Assignment -
In the listing below, find the line that contains "View and manage pending access requests" and the line that contains "pendingrequests.". Quote both and every line between them, exactly, and nothing more.

Entries supplied -
###
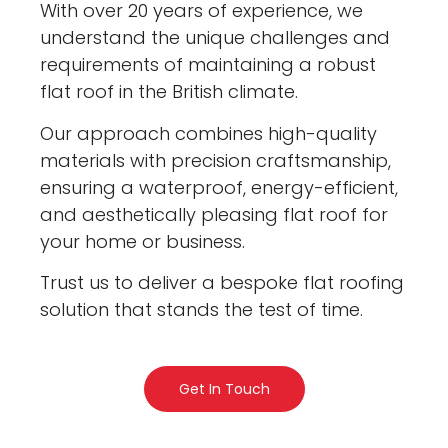
With over 20 years of experience, we
understand the unique challenges and
requirements of maintaining a robust
flat roof in the British climate.
Our approach combines high-quality
materials with precision craftsmanship,
ensuring a waterproof, energy-efficient,
and aesthetically pleasing flat roof for
your home or business.
Trust us to deliver a bespoke flat roofing
solution that stands the test of time.
Get In Touch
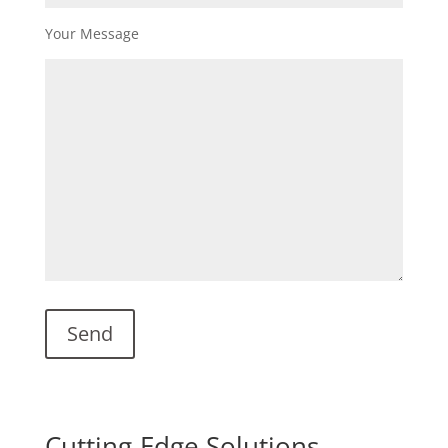
Your Message
Cutting-Edge Solutions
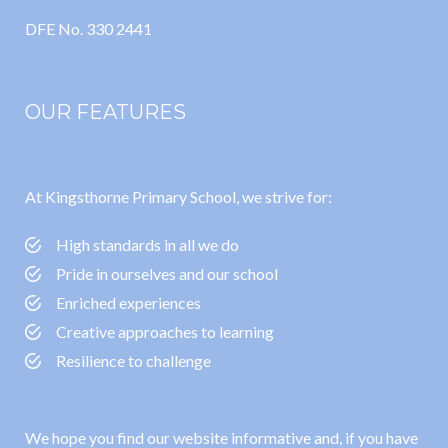
DFE No. 330 2441
OUR FEATURES
At Kingsthorne Primary School, we strive for:
High standards in all we do
Pride in ourselves and our school
Enriched experiences
Creative approaches to learning
Resilience to challenge
We hope you find our website informative and, if you have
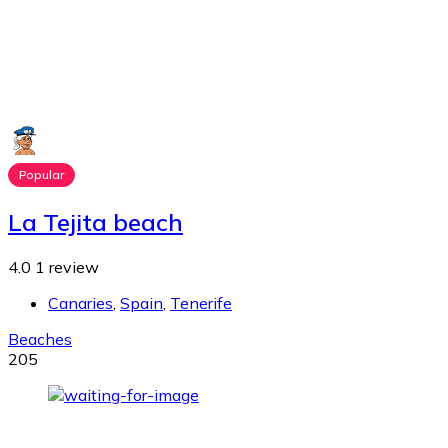
Popular
La Tejita beach
4.0
1 review
Canaries
,
Spain
,
Tenerife
Beaches
205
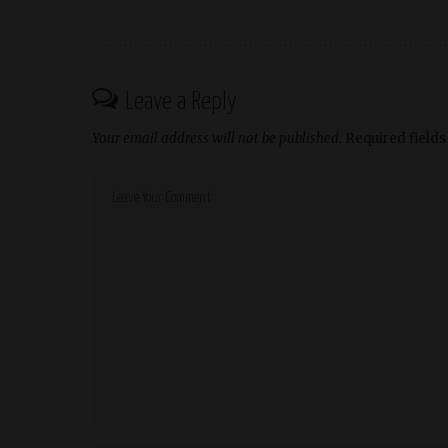
Leave a Reply
Your email address will not be published.
Required field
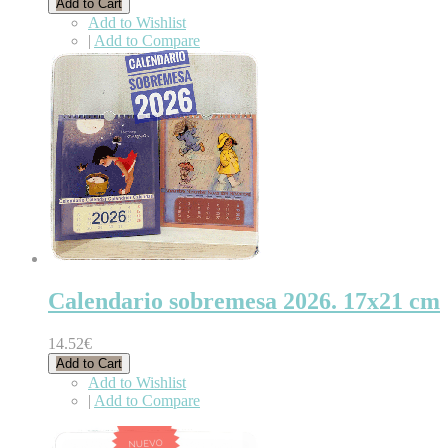
Add to Cart
Add to Wishlist
|
Add to Compare
Calendario sobremesa 2026. 17x21 cm
14.52€
Add to Cart
Add to Wishlist
|
Add to Compare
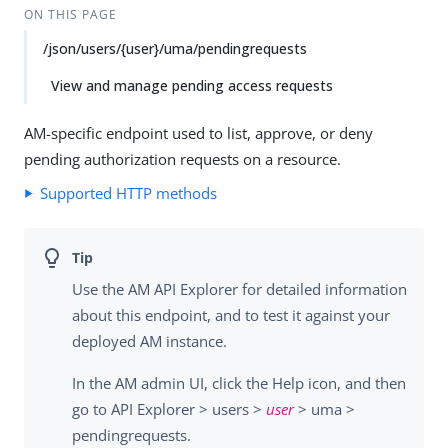
Su
Vie
ON THIS PAGE
gg
w
/json/users/{user}/uma/pendingrequests
est
Ma
an
rk
View and manage pending access requests
edi
do
t
wn
AM-specific endpoint used to list, approve, or deny
pending authorization requests on a resource.
PD
F
Supported HTTP methods
Use the AM API Explorer for detailed information
about this endpoint, and to test it against your
deployed AM instance.
In the AM admin UI, click the Help icon, and then
go to API Explorer > users >
user
> uma >
pendingrequests.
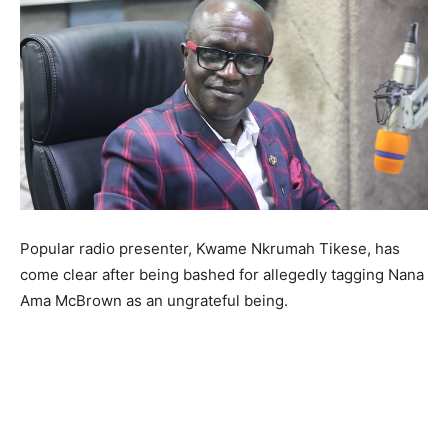
Popular radio presenter, Kwame Nkrumah Tikese, has
come clear after being bashed for allegedly tagging Nana
Ama McBrown as an ungrateful being.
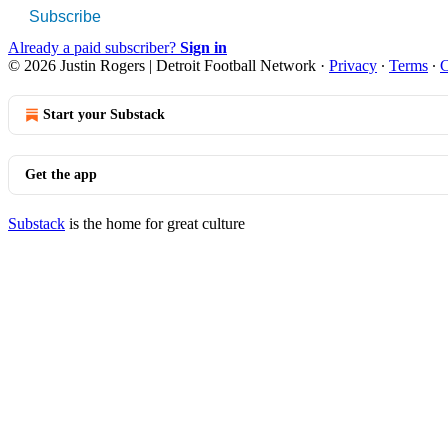
Subscribe
Already a paid subscriber?
Sign in
© 2026 Justin Rogers | Detroit Football Network
·
Privacy
∙
Terms
∙
C
Start your Substack
Get the app
Substack
is the home for great culture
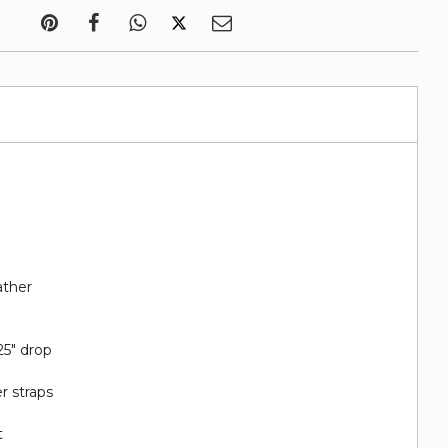
ather
25" drop
r straps
t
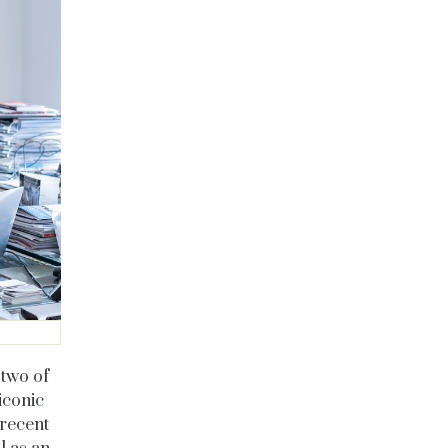
 two of
iconic
 recent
###
Problem solution -
View and manage pending access requests
edi
do
t
wn
AM-specific endpoint used to list, approve, or deny
pending authorization requests on a resource.
PD
F
Supported HTTP methods
Use the AM API Explorer for detailed information
about this endpoint, and to test it against your
deployed AM instance.
In the AM admin UI, click the Help icon, and then
go to API Explorer > users >
user
> uma >
pendingrequests.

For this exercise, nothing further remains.